Sunday, August 19, 2012

The Reality Gem That Will Never Be...


Seattle has finally been blessed with a positive sports moment.  One that doesn't include almost making it to the World Series or refs who wore black and yellow stripes as they officiated the Super Bowl.  No, finally we have something tangible that we can point at to prove that Seattle is, in fact, a sports city.  The event I am talking about, of course, is when the Seahawks signed Terrell Owens. 

I am now just waiting to hear the news that Chad Ocho Cinco will be starting for the Seahawks in the next preseason game.  It's been quite a month for some of the two biggest renobs in the NFL.  While Chad did something pretty disgusting by head butting his wife (btw, who head butts someone?), I am deeply saddened that we will never see the VH1 reality series that was suppose to air in September.  Now I must simply imagine the amazing gems that would have come from his mouth.  I am sure this is how people felt when Shakespeare died.  What gifts were still to come?  What world changing words could have been?
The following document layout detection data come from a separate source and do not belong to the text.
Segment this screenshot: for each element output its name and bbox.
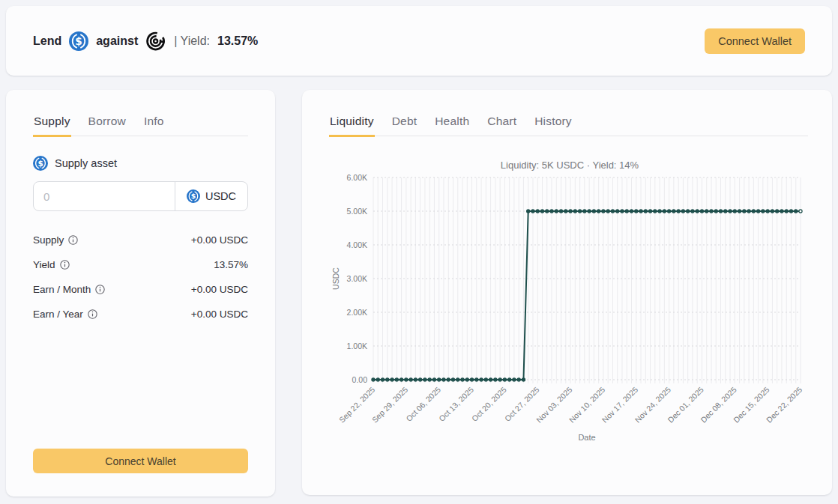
- svg-text:$: $: [76, 34, 82, 46]
- market-panel: LiquidityDebtHealthChartHistory 0.001.00…: [302, 90, 832, 495]
- currency-label: USDC: [205, 190, 236, 202]
- tab-supply[interactable]: Supply: [33, 115, 71, 137]
- svg-text:Date: Date: [578, 433, 595, 442]
- stat-label: Yield: [33, 259, 70, 270]
- against-label: against: [96, 34, 138, 48]
- svg-text:5.00K: 5.00K: [347, 207, 367, 216]
- info-icon[interactable]: [95, 285, 105, 294]
- connect-wallet-button[interactable]: Connect Wallet: [33, 449, 248, 473]
- stat-label: Earn / Month: [33, 284, 105, 295]
- usdc-icon: $: [69, 31, 88, 51]
- svg-text:4.00K: 4.00K: [347, 240, 367, 249]
- svg-text:1.00K: 1.00K: [347, 341, 367, 350]
- info-icon[interactable]: [60, 260, 70, 270]
- collateral-spiral-icon: [145, 31, 166, 52]
- stat-label: Earn / Year: [33, 309, 97, 320]
- supply-amount-input[interactable]: [34, 182, 175, 210]
- info-icon[interactable]: [68, 235, 78, 245]
- stat-row: Earn / Year +0.00 USDC: [33, 302, 248, 327]
- supply-asset-row: $ Supply asset: [33, 156, 248, 171]
- svg-text:3.00K: 3.00K: [347, 274, 367, 283]
- stat-label: Supply: [33, 234, 78, 246]
- connect-wallet-button[interactable]: Connect Wallet: [705, 28, 805, 54]
- currency-selector[interactable]: $ USDC: [175, 182, 247, 210]
- usdc-icon: $: [187, 189, 200, 203]
- stat-value: 13.57%: [214, 259, 248, 270]
- svg-text:$: $: [37, 159, 43, 168]
- supply-amount-box: $ USDC: [33, 181, 248, 211]
- stat-row: Earn / Month +0.00 USDC: [33, 277, 248, 302]
- info-icon[interactable]: [88, 309, 97, 319]
- yield-value: 13.57%: [217, 34, 258, 48]
- supply-panel: SupplyBorrowInfo $ Supply asset $ USDC S…: [6, 90, 275, 497]
- supply-asset-label: Supply asset: [55, 157, 117, 169]
- tab-info[interactable]: Info: [143, 115, 165, 136]
- tab-borrow[interactable]: Borrow: [88, 115, 127, 136]
- stat-row: Yield 13.57%: [33, 252, 248, 277]
- svg-text:6.00K: 6.00K: [347, 173, 367, 182]
- stat-value: +0.00 USDC: [191, 284, 248, 295]
- stat-value: +0.00 USDC: [191, 309, 248, 320]
- header-card: Lend $ against | Yield: 13.57% Connect W…: [6, 6, 832, 76]
- usdc-icon: $: [33, 156, 48, 171]
- stat-value: +0.00 USDC: [191, 234, 248, 246]
- liquidity-chart: 0.001.00K2.00K3.00K4.00K5.00K6.00KSep 22…: [302, 90, 832, 495]
- market-title: Lend $ against | Yield: 13.57%: [33, 31, 258, 52]
- lend-label: Lend: [33, 34, 61, 48]
- supply-stats: Supply +0.00 USDCYield 13.57%Earn / Mont…: [33, 228, 248, 327]
- svg-text:USDC: USDC: [331, 267, 340, 290]
- svg-text:Liquidity: 5K USDC · Yield: 14: Liquidity: 5K USDC · Yield: 14%: [501, 160, 639, 171]
- supply-panel-tabs: SupplyBorrowInfo: [33, 115, 248, 136]
- stat-row: Supply +0.00 USDC: [33, 228, 248, 252]
- svg-text:0.00: 0.00: [352, 375, 368, 384]
- svg-text:2.00K: 2.00K: [347, 308, 367, 317]
- svg-text:$: $: [191, 192, 196, 200]
- yield-label: | Yield:: [174, 34, 210, 48]
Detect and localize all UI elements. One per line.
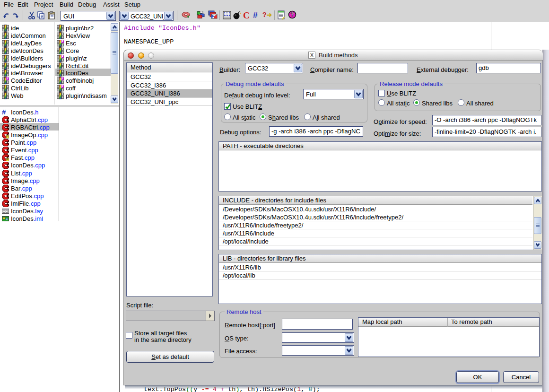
svg-text:?: ? — [290, 11, 294, 18]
As we miss cope with this truth, I have compiled a few of Chad Ocho Cinco's quotes mixed in with some quotes from Tracy Jordan, from 30 Rock.  Can you tell who said what?  One is a ridiculous ex-NFL douche and the other is a fictional uneducated, narcissistic character on comedic series.  

(1) “On the highway, I hit a deer. I kept him. He's at home in the garage on the rafters. I'm going to use him for the celebration this weekend. He's a prop.”

(2) “I love this cornbread so much, I wanna to take it behind a middle school and get it pregnant.”

(3) “I gotta show em' how to eat right man, that's all...I got all five food groups. Pancakes, sausage-egg McMuffin, cinnamon roll, large orange juice... I just be juiced all day.”

(4) “Did they say when the banquet is?  Because I'm kind of between tuxes due to weight fluctuation.”

(5) “Why don't Catholics eat meat on Fridays?  I'll tell you why:  It's because the Pope owns Long John Silver's.”

(6) "Nothing's Changed.  I just need everybody to trust in me like birth control.  You know, because I'm always going to be there for you 99.9% of the time."

(7) "Being here, man, it's like watching porn.  There's nothing bad about it at all."

Tracy Jordan: 2, 4, 5, 7
(8) "If you get rich off this stuff, just take care of my family. I don't want my kids to have to go to college."